Assignment –
Restate word for word the lines that run from the one containing "отличен за успокояване на възпалено гърло и" to the last line of the data, both ends included.

(Page-level text extractions)
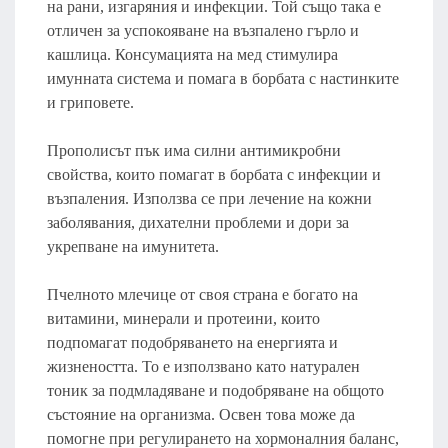
на рани, изгаряния и инфекции. Той също така е
отличен за успокояване на възпалено гърло и
кашлица. Консумацията на мед стимулира
имунната система и помага в борбата с настинките
и гриповете.
Прополисът пък има силни антимикробни
свойства, които помагат в борбата с инфекции и
възпаления. Използва се при лечение на кожни
заболявания, дихателни проблеми и дори за
укрепване на имунитета.
Пчелното млечице от своя страна е богато на
витамини, минерали и протеини, които
подпомагат подобряването на енергията и
жизнеността. То е използвано като натурален
тоник за подмладяване и подобряване на общото
състояние на организма. Освен това може да
помогне при регулирането на хормоналния баланс,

Exercise solution –
отличен за успокояване на възпалено гърло и
кашлица. Консумацията на мед стимулира
имунната система и помага в борбата с настинките
и гриповете.
Прополисът пък има силни антимикробни
свойства, които помагат в борбата с инфекции и
възпаления. Използва се при лечение на кожни
заболявания, дихателни проблеми и дори за
укрепване на имунитета.
Пчелното млечице от своя страна е богато на
витамини, минерали и протеини, които
подпомагат подобряването на енергията и
жизнеността. То е използвано като натурален
тоник за подмладяване и подобряване на общото
състояние на организма. Освен това може да
помогне при регулирането на хормоналния баланс,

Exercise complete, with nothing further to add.